■ ASSIGNMENT: An exact transcription of every record below is required, with the pictures left out.

--- SUPPLIED DATA Enclosed Below ---

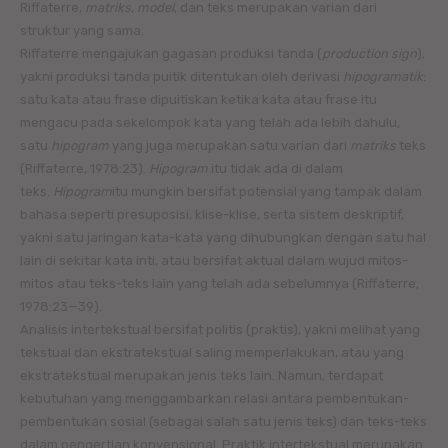
Riffaterre,
matriks
,
model
, dan teks merupakan varian dari
struktur yang sama.
Riffaterre mengajukan gagasan produksi tanda (
production
sign
),
yakni produksi tanda puitik ditentukan oleh derivasi
hipogramatik
:
satu kata atau frase dipuitiskan ketika kata atau frase itu
mengacu pada sekelompok kata yang
telah ada lebih dahulu,
satu
hipogram
yang juga merupakan satu varian dari
matriks
teks
(Riffaterre, 1978:23).
Hipogram
itu tidak ada di dalam
teks.
Hipogram
itu mungkin bersifat potensial yang tampak dalam
bahasa seperti presuposisi, klise-klise, serta sistem deskriptif,
yakni satu jaringan kata-kata yang dihubungkan dengan satu hal
lain di sekitar kata inti, atau bersifat aktual dalam wujud mitos-
mitos atau teks-teks lain yang telah ada sebelumnya (Riffaterre,
1978:23—39).
Analisis intertekstual bersifat politis (praktis), yakni melihat yang
tekstual dan ekstratekstual saling memperlakukan, atau yang
ekstratekstual merupakan jenis teks lain. Namun, terdapat
kebutuhan yang menggambarkan relasi antara pembentukan-
pembentukan sosial (sebagai salah satu jenis teks) dan teks-teks
dalam pengertian konvensional. Praktik intertekstual merupakan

--- End of Enclosed SUPPLIED DATA ---

■ FINISHED TASK:
Riffaterre,
matriks
,
model
, dan teks merupakan varian dari
struktur yang sama.
Riffaterre mengajukan gagasan produksi tanda (
production
sign
),
yakni produksi tanda puitik ditentukan oleh derivasi
hipogramatik
:
satu kata atau frase dipuitiskan ketika kata atau frase itu
mengacu pada sekelompok kata yang
telah ada lebih dahulu,
satu
hipogram
yang juga merupakan satu varian dari
matriks
teks
(Riffaterre, 1978:23).
Hipogram
itu tidak ada di dalam
teks.
Hipogram
itu mungkin bersifat potensial yang tampak dalam
bahasa seperti presuposisi, klise-klise, serta sistem deskriptif,
yakni satu jaringan kata-kata yang dihubungkan dengan satu hal
lain di sekitar kata inti, atau bersifat aktual dalam wujud mitos-
mitos atau teks-teks lain yang telah ada sebelumnya (Riffaterre,
1978:23—39).
Analisis intertekstual bersifat politis (praktis), yakni melihat yang
tekstual dan ekstratekstual saling memperlakukan, atau yang
ekstratekstual merupakan jenis teks lain. Namun, terdapat
kebutuhan yang menggambarkan relasi antara pembentukan-
pembentukan sosial (sebagai salah satu jenis teks) dan teks-teks
dalam pengertian konvensional. Praktik intertekstual merupakan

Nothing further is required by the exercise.